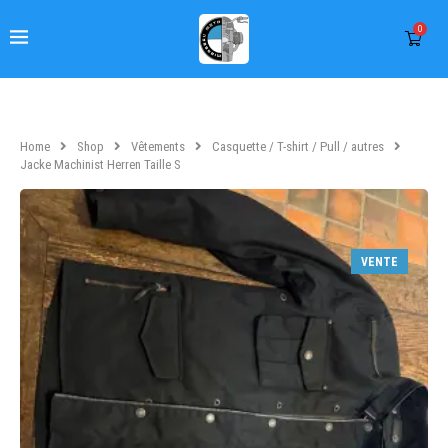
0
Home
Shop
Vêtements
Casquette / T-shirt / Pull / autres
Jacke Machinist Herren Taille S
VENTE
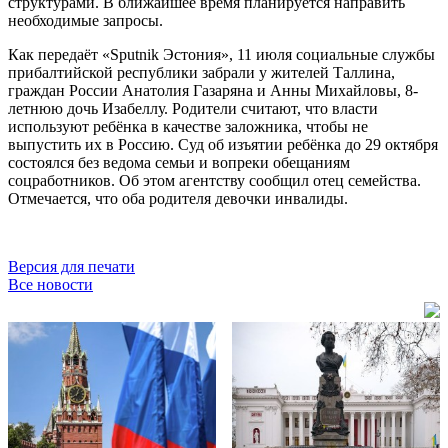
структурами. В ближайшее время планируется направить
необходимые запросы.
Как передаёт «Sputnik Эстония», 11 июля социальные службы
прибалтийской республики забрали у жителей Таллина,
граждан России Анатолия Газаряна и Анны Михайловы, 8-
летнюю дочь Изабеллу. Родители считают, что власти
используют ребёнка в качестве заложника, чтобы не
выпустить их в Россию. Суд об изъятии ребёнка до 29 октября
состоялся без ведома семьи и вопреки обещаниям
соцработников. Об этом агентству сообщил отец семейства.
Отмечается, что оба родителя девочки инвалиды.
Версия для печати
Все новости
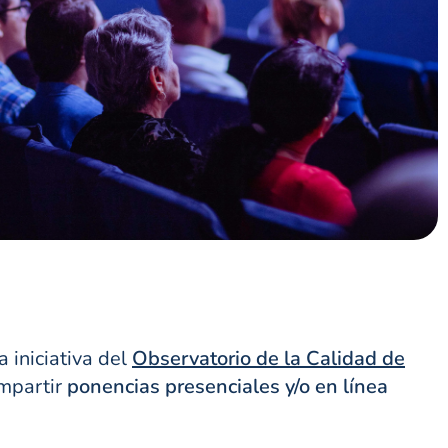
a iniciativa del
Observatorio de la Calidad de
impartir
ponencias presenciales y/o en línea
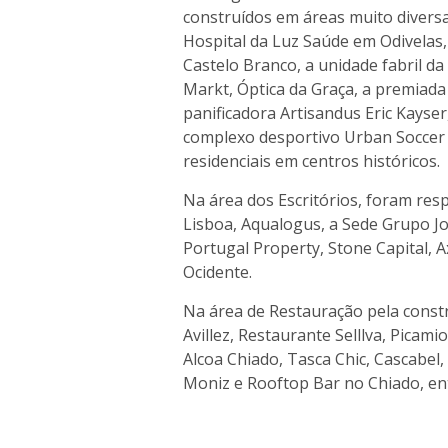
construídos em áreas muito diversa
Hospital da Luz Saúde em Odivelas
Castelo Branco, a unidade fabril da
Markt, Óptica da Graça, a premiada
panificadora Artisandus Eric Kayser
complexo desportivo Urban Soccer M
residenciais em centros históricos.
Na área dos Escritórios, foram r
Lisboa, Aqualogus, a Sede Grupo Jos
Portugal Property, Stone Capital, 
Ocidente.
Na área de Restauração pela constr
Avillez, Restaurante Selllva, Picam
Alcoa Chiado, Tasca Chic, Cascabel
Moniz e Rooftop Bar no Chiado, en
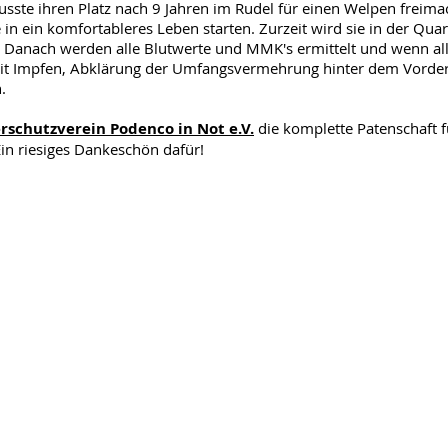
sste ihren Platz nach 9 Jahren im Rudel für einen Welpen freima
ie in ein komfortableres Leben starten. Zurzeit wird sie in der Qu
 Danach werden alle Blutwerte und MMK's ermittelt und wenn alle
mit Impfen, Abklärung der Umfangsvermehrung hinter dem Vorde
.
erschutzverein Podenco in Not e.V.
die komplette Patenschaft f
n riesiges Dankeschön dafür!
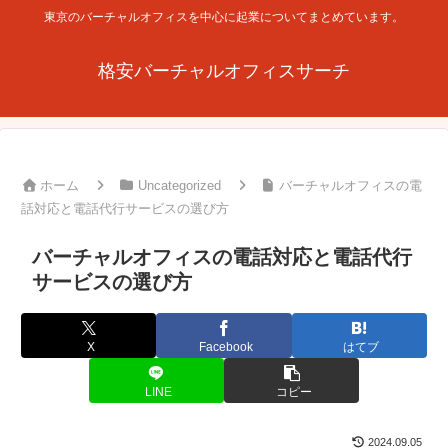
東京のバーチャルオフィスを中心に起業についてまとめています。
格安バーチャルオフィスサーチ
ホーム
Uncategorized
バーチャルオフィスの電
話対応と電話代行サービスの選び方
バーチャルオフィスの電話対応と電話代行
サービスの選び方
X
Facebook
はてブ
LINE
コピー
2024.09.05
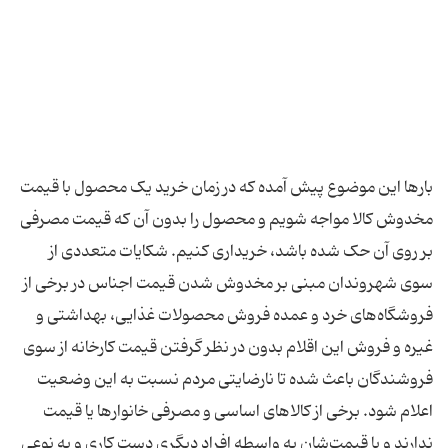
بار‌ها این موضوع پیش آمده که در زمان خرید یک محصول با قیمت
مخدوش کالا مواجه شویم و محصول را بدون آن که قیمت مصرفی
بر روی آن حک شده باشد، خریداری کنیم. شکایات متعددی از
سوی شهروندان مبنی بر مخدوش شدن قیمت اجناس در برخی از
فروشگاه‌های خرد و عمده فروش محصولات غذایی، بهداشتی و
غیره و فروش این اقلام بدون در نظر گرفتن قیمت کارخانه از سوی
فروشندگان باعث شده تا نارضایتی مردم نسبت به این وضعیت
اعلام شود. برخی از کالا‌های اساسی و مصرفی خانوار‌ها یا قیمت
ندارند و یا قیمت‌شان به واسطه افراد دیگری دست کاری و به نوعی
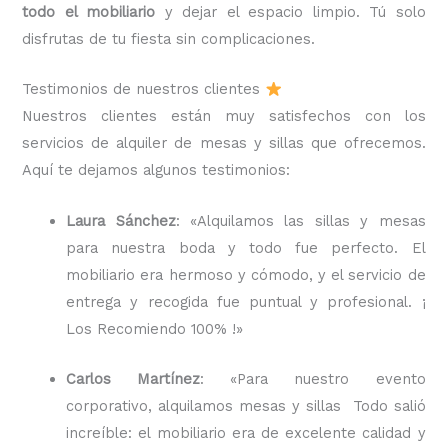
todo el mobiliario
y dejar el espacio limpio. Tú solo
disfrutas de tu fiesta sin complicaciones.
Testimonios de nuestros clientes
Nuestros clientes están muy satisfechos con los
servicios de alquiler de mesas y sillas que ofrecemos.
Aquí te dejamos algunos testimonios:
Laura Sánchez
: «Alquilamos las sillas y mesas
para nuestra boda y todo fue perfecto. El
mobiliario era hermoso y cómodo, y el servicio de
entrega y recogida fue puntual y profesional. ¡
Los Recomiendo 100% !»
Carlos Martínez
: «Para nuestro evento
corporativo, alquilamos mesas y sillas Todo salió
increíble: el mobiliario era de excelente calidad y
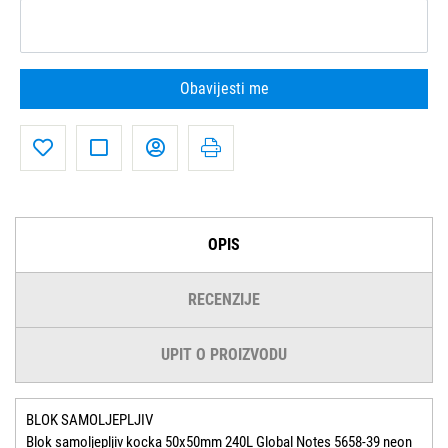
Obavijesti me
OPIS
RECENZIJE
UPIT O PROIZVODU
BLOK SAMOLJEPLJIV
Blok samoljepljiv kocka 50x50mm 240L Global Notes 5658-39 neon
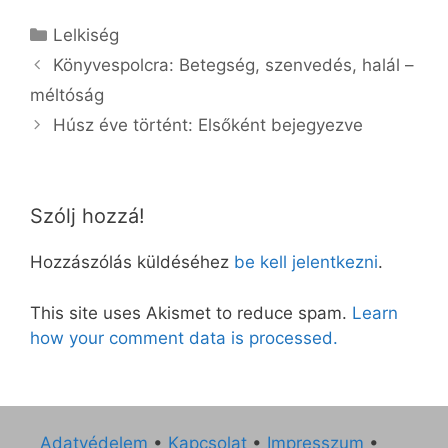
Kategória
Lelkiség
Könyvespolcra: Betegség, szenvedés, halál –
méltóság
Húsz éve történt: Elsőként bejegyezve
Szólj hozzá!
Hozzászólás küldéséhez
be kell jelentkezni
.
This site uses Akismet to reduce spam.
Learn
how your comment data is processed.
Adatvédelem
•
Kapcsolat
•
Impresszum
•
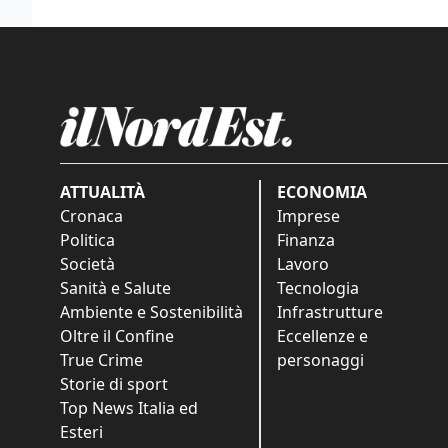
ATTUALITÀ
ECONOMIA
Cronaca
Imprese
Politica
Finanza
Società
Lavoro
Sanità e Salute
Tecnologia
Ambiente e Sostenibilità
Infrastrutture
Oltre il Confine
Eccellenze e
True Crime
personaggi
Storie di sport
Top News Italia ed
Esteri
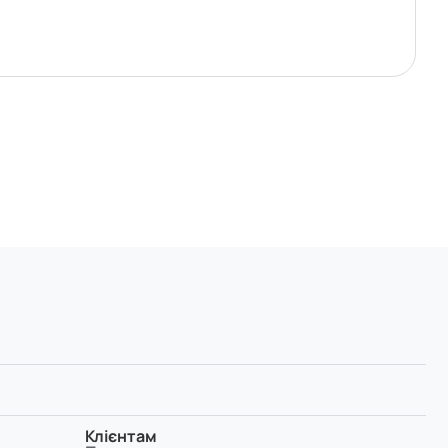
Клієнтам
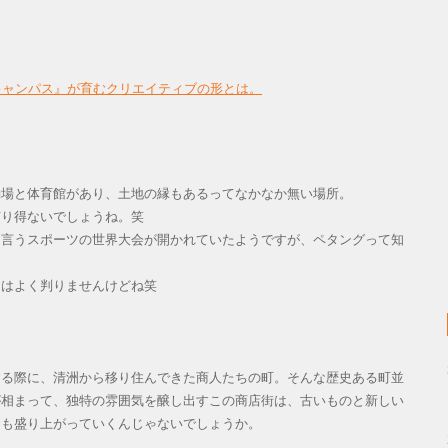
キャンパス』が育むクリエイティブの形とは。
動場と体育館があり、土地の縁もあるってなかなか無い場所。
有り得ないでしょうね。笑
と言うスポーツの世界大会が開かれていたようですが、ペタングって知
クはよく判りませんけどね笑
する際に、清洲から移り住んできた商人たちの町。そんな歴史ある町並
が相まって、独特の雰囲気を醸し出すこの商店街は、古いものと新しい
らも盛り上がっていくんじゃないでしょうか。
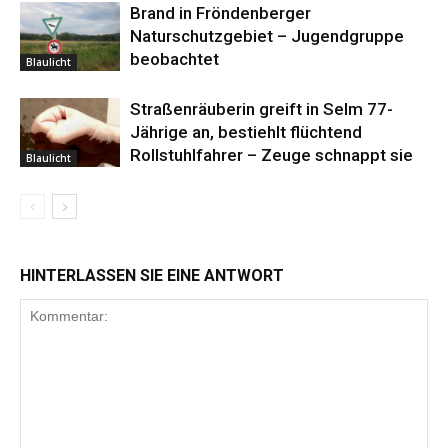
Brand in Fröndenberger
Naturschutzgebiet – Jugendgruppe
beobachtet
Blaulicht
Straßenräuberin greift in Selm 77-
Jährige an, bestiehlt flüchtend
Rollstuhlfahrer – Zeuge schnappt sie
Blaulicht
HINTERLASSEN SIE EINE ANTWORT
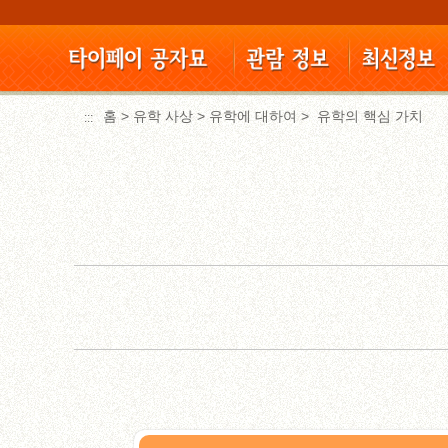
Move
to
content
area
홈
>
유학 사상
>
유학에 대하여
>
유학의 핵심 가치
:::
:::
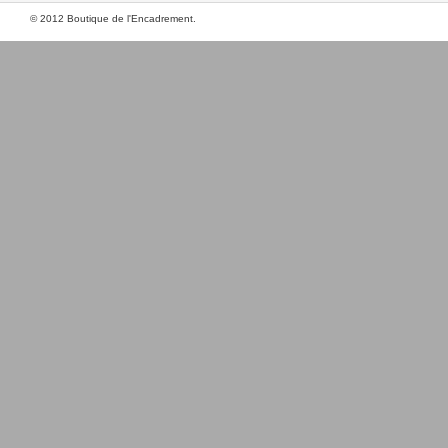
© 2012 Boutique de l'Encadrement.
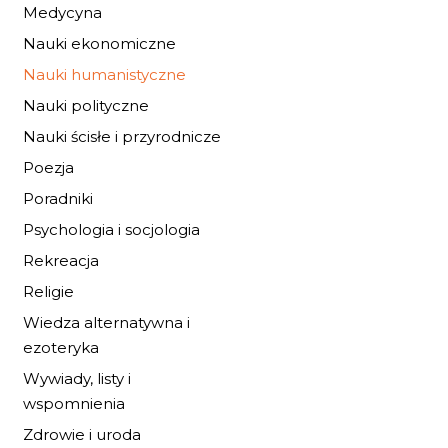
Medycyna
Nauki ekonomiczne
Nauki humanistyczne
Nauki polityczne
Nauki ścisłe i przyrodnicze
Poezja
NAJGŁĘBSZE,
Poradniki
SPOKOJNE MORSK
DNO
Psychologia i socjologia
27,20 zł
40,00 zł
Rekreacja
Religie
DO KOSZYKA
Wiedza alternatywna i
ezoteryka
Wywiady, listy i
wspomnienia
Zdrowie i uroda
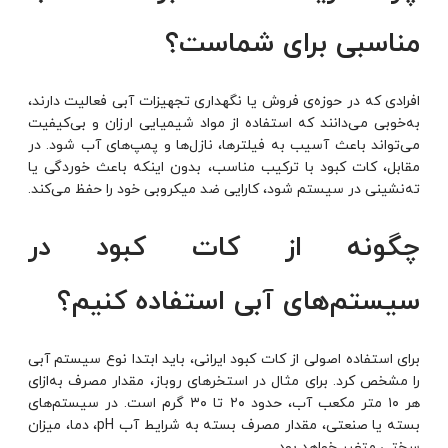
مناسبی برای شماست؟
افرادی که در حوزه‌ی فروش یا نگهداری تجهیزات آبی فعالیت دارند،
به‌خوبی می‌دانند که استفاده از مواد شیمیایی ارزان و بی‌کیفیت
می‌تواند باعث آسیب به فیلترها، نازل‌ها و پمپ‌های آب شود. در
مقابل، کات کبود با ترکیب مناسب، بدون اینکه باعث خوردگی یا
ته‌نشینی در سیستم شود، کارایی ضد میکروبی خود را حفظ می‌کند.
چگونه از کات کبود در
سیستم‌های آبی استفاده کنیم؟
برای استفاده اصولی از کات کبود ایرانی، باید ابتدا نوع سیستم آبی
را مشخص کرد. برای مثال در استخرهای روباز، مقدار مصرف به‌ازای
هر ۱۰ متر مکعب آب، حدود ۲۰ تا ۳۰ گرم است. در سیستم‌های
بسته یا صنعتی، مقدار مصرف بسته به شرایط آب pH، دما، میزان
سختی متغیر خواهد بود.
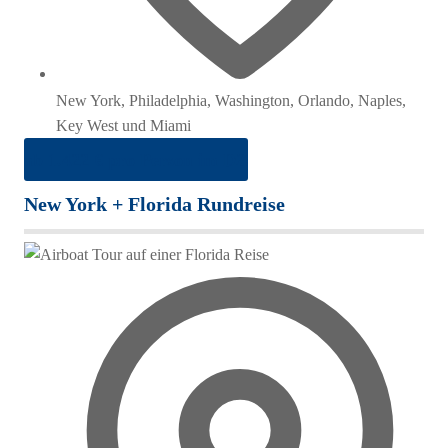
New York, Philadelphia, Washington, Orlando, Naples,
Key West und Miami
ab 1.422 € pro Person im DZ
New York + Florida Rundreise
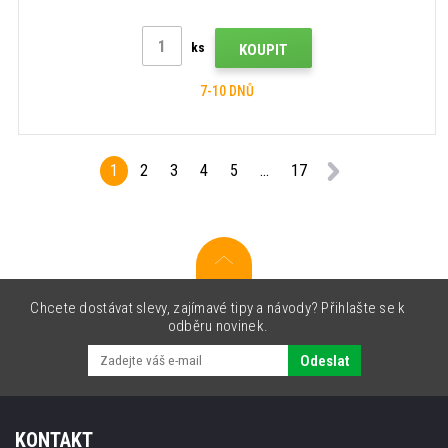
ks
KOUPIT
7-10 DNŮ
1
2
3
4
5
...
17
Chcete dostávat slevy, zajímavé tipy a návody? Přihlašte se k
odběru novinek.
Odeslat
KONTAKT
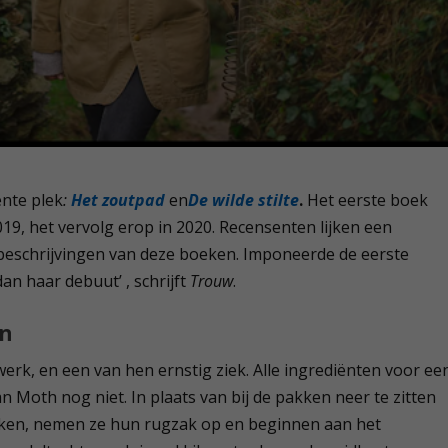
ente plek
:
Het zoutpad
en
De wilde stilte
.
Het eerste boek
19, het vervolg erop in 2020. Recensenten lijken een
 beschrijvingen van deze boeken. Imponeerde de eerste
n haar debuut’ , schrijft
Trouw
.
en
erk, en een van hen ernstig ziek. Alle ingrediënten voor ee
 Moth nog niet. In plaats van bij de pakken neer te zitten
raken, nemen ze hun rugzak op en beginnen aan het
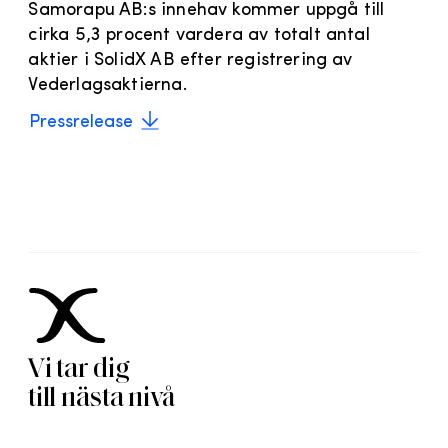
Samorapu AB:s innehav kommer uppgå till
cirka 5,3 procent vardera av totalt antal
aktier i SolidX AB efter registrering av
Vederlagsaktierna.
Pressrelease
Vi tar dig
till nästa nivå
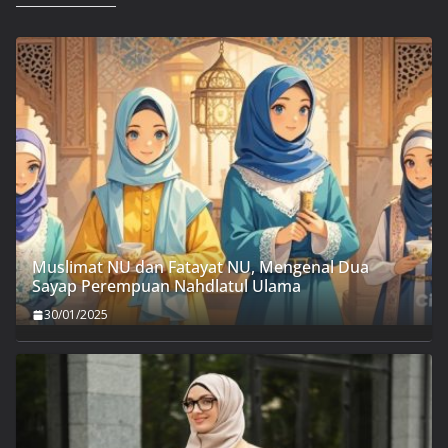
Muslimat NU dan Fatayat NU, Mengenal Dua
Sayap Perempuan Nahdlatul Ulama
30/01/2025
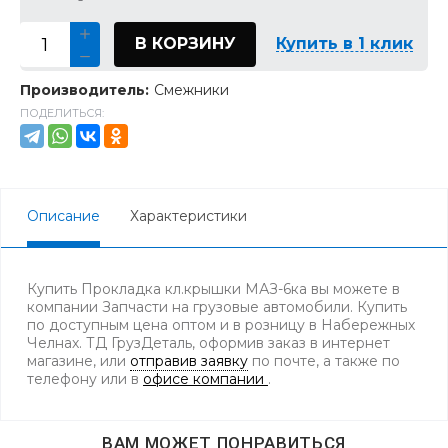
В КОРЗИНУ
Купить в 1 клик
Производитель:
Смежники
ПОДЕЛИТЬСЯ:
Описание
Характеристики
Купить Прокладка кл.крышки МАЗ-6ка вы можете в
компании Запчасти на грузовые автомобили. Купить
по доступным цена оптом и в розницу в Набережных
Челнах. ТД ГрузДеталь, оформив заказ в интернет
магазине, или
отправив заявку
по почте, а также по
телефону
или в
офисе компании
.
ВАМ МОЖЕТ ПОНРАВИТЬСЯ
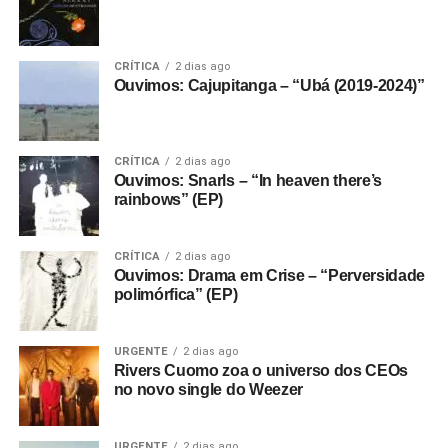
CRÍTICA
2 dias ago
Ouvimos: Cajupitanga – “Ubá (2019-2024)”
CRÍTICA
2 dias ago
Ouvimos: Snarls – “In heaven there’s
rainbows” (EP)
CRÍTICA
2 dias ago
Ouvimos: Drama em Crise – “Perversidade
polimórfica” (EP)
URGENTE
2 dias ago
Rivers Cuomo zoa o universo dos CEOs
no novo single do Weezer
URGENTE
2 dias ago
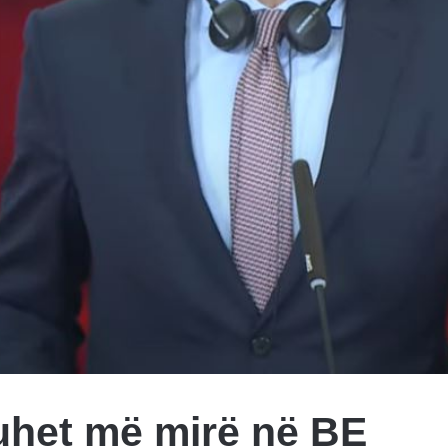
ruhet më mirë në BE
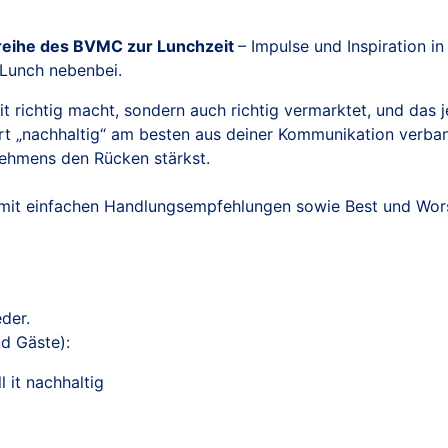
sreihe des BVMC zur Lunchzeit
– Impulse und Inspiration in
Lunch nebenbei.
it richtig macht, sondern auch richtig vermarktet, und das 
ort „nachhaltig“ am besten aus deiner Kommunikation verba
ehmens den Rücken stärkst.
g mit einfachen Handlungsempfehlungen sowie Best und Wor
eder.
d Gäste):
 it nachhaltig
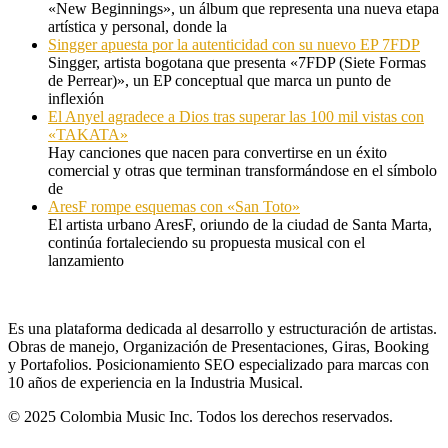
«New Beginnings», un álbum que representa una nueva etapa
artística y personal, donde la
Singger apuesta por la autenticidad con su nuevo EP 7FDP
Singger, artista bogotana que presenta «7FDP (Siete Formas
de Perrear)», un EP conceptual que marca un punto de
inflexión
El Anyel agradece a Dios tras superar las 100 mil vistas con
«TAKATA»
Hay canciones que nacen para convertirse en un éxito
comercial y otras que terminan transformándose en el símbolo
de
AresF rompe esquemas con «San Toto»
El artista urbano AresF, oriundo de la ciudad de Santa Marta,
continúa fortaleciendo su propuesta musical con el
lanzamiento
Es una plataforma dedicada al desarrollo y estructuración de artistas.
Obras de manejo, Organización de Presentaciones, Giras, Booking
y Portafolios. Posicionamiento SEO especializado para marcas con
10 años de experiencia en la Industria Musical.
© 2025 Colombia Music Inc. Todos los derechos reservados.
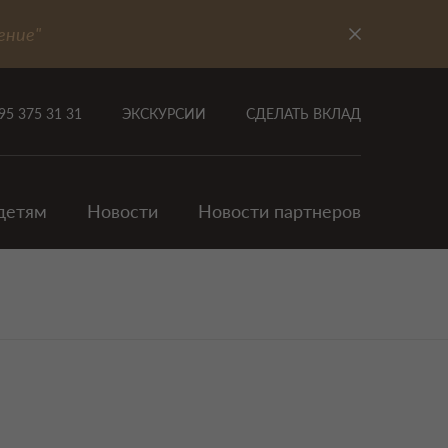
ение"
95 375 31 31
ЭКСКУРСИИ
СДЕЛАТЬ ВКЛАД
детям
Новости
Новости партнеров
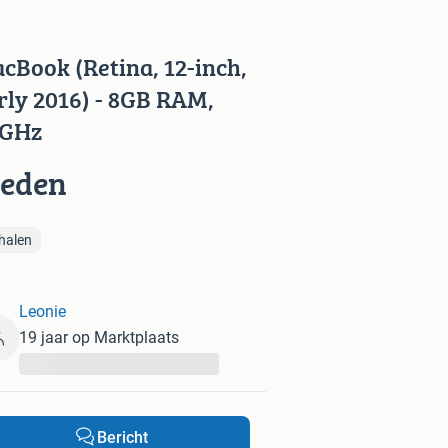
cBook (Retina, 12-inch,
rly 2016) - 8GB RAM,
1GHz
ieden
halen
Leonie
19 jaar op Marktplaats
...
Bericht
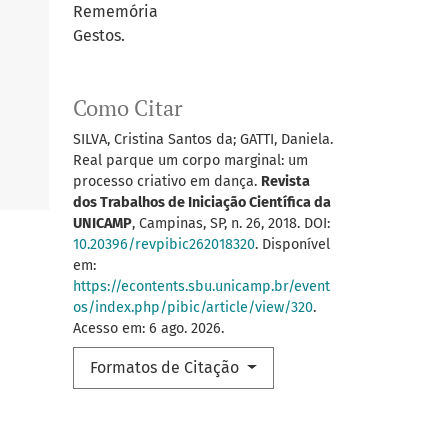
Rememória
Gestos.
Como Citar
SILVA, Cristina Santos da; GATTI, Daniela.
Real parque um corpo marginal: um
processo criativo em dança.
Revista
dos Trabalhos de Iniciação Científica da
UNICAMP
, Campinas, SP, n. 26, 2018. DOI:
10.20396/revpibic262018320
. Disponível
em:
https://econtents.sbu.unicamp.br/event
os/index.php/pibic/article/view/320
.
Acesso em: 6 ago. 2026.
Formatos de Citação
____________
» **EXERCISE**
For each line above that contains the word "Chiado", copy that line.

» **EXERCISE OUTPUT**
Alcoa Chiado, Tasca Chic, Cascabel
Moniz e Rooftop Bar no Chiado, en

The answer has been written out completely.